À partir de là, je me suis demandé si on pouvait  refabriquer nos disparus de la même façon. De plus avec le temps, après un accident cardiaque et la pose d’un pacemaker, j’ai pris conscience que j’étais un homme augmenté. Si je suis vivant avec une technologie, j’ai imaginé  dans le même état d’esprit qu’un mort pouvait revivre.  Tout en pressentant que l’aventure du numérique peut être funeste. Avec l’éxtrémité recherchée par les familiers du net j’ai pensé que  ce thème à la fois vertigineux et terrifiant était un  bon sujet de roman.
Quant au déclic, je ne sais pas vraiment. Pour Un secret, l’idée m’était venue en découvrant un cimetière de chiens, 
Là, ce sont peut-être les effets conjugués de mon problème de santé, et de la découverte des jeux vidéos  qui m’ont mené à l’écriture de ce livre.

On sent que vous partez du postulat "Et si c’était possible…"
C’est vrai, je pars d’un événement de départ, d’une vision hallucinée.

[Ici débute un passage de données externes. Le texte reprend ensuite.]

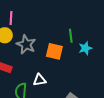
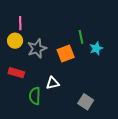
gray star: (26, 44) -> (37, 48), turned 30
orange square: (54, 51) -> (66, 54), turned -30

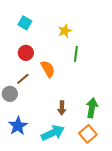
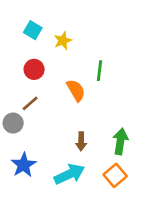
yellow star: (65, 31) -> (63, 41), moved
orange semicircle: (48, 69) -> (76, 90), moved

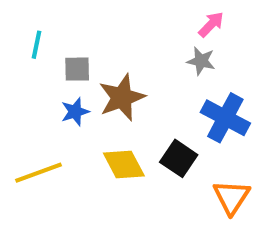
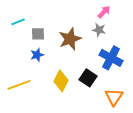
cyan line: (36, 45) -> (18, 22), turned 56
brown star: (122, 97) -> (70, 39), moved
yellow diamond: (124, 165) -> (61, 81), turned 55

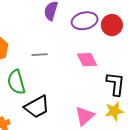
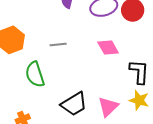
black trapezoid: (37, 107) -> (74, 104), moved
yellow star: (114, 111) -> (139, 100), turned 30

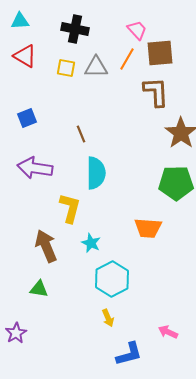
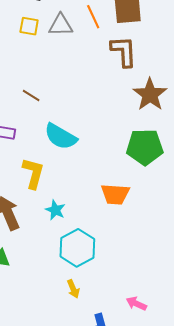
orange line: (127, 59) -> (93, 17), turned -55
brown line: (81, 134) -> (31, 95), moved, turned -36
cyan semicircle: (96, 173) -> (61, 136), turned 120

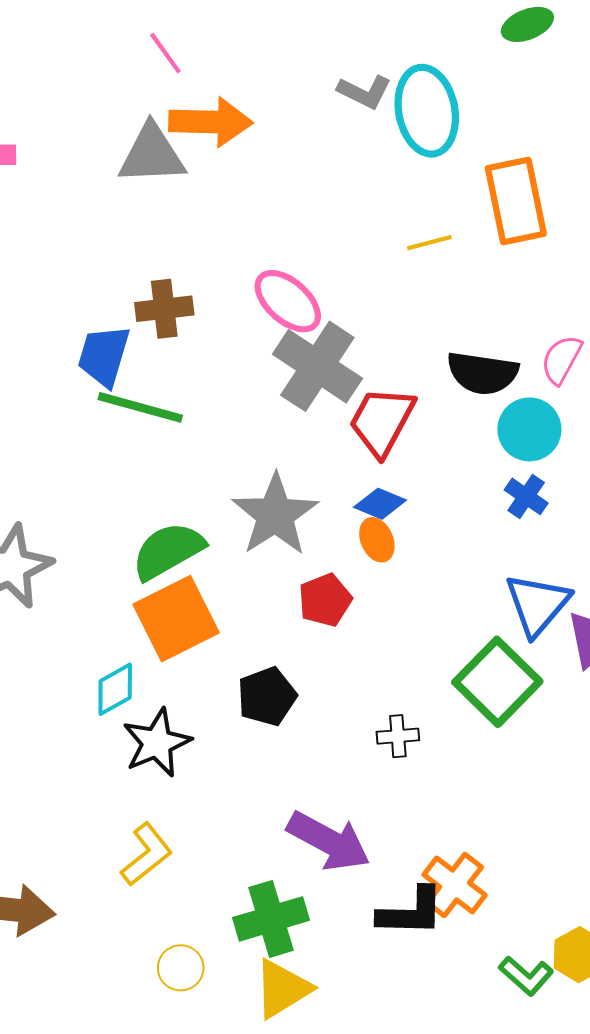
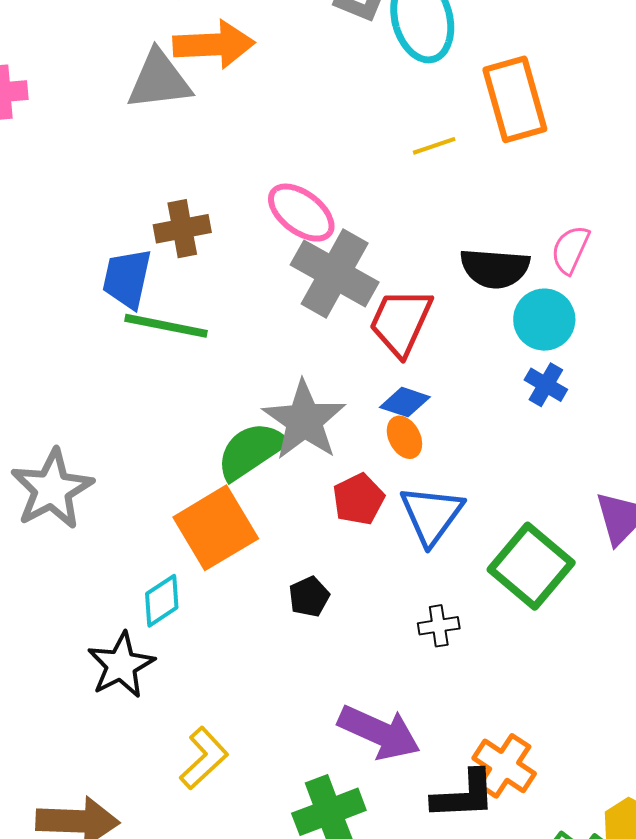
green semicircle: (168, 551) -> (251, 451), moved
blue triangle: (537, 604) -> (431, 515), moved
black pentagon: (267, 696) -> (309, 597), size x0.7
black star: (157, 743) -> (121, 665), moved

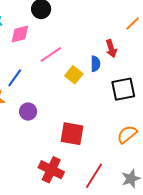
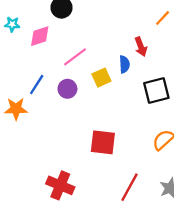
yellow square: (74, 75) -> (101, 78), turned 30
purple circle: (28, 112) -> (67, 89), moved
red cross: (51, 170) -> (60, 185), moved

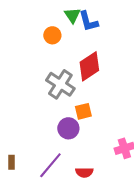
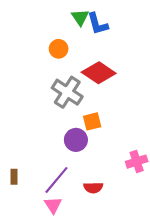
orange circle: (52, 35) -> (59, 49), moved
red diamond: (89, 66) -> (99, 73), turned 68

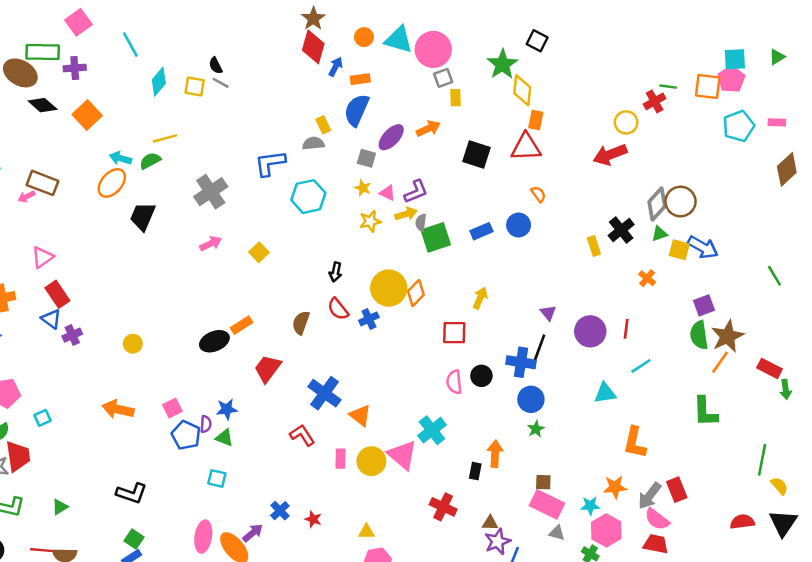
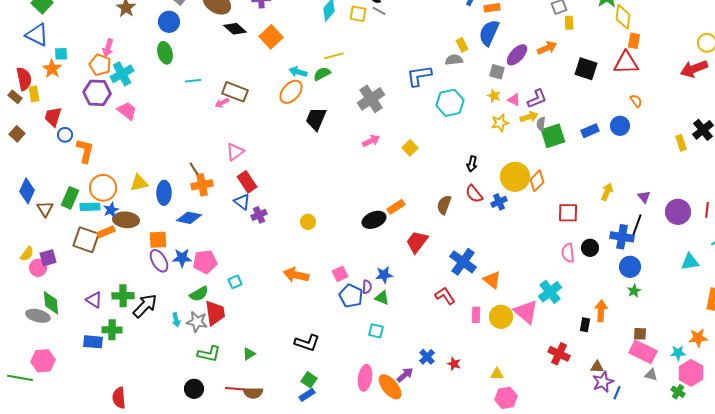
yellow arrow: (480, 298) -> (607, 192), moved

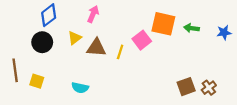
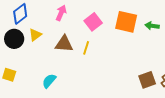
yellow triangle: (75, 38) -> (35, 35), moved
pink square: (142, 40) -> (93, 22), moved
cyan semicircle: (80, 88) -> (49, 81), turned 119

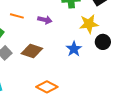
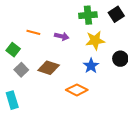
yellow star: (89, 24) -> (95, 40), moved
orange diamond: (47, 87) -> (77, 90), moved

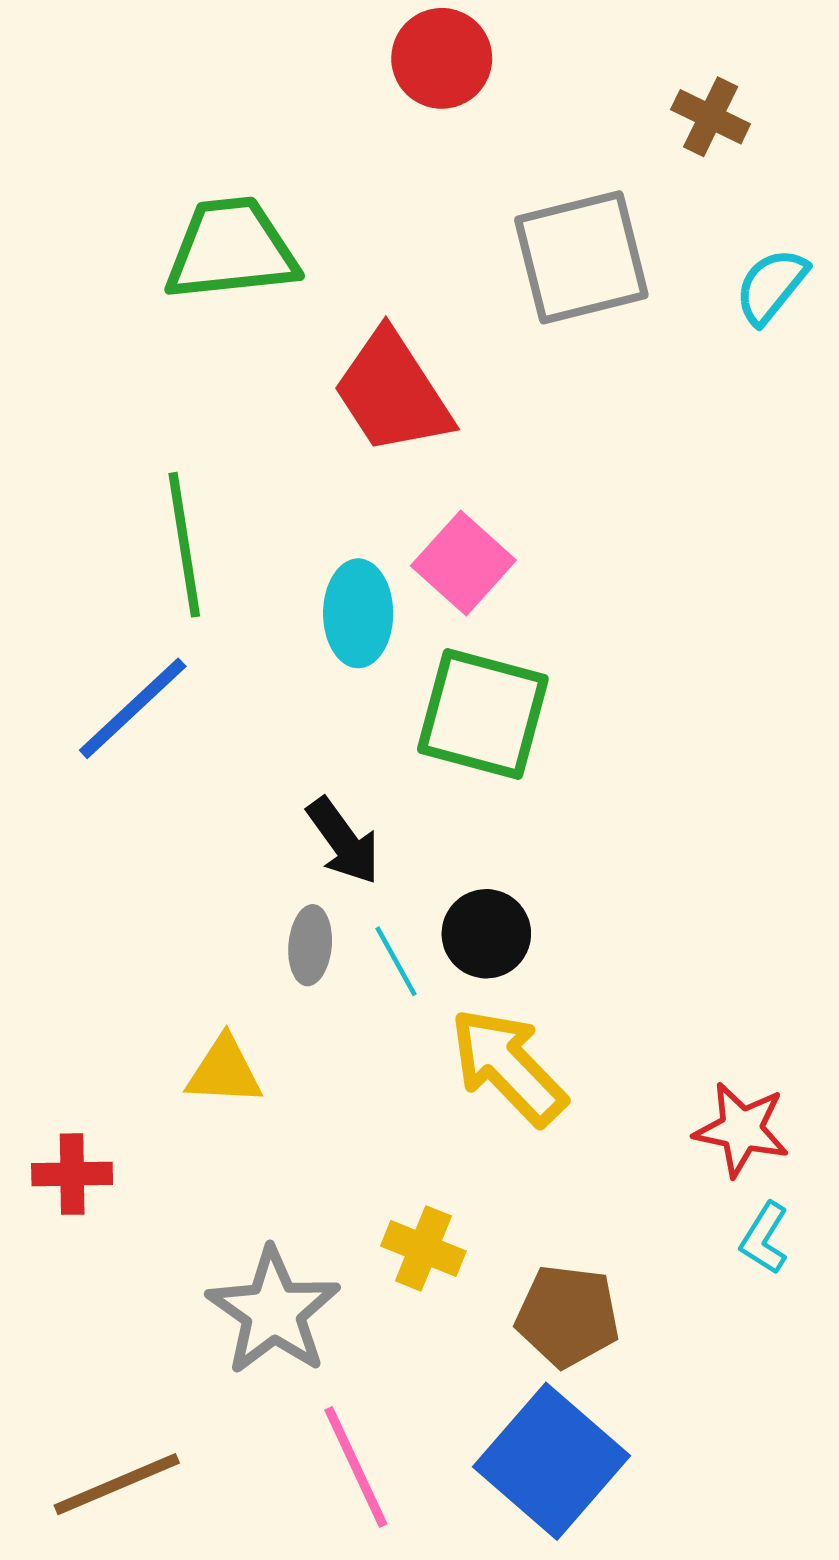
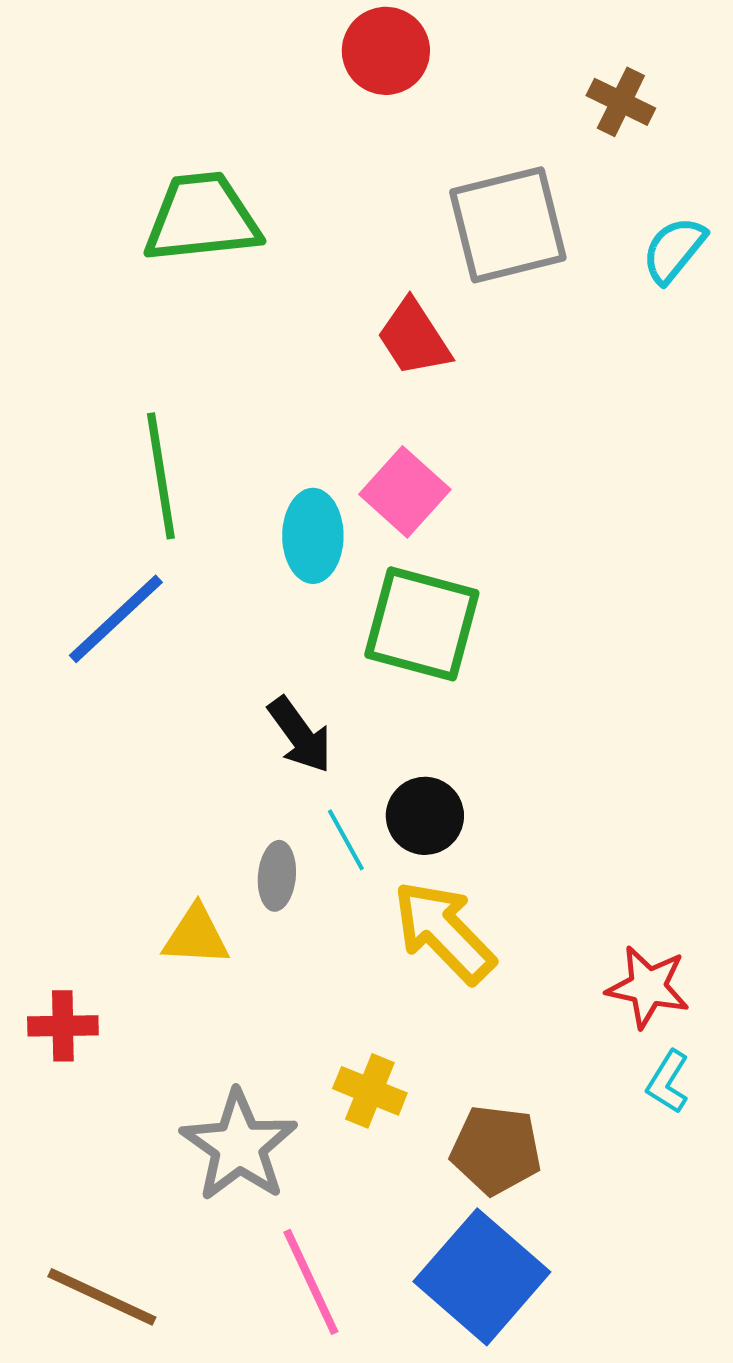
red trapezoid: (392, 392) -> (414, 338), moved, size x0.7
gray ellipse: (310, 945) -> (277, 876), moved
brown line: (117, 1484) -> (102, 1297), turned 48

J’ai cherché à me convaincre en écrivant  qu’on pouvait recréer la personne aimée et lui donner un semblant de vie. J’ai surtout jonglé avec les doutes du personnage qui trouve un refuge dans cette aventure comme dans une religion.

Reprendre le dialogue avec les disparus est une idée vieille comme le monde. Vous démontrez que la technologie ne peut pas aider, qu’il ne s’agit que de crédulité d’une part, d’argent d’autre part. En temps que psychiatre, quelles recommandations auriez-vous  pour vivre un deuil ?
Conseiller d’être croyant, mais c’est impossible ! Le deuil est plus facile quand on est croyant. Je crois qu’il faut créer et sublimer. Pas forcément écrire ou  peindre mais poursuivre dans une morale, une action que le défunt aurait apprécié dans son souvenir. Ce peut être des actions de bienfaisance,  un combat politique ou caritatif…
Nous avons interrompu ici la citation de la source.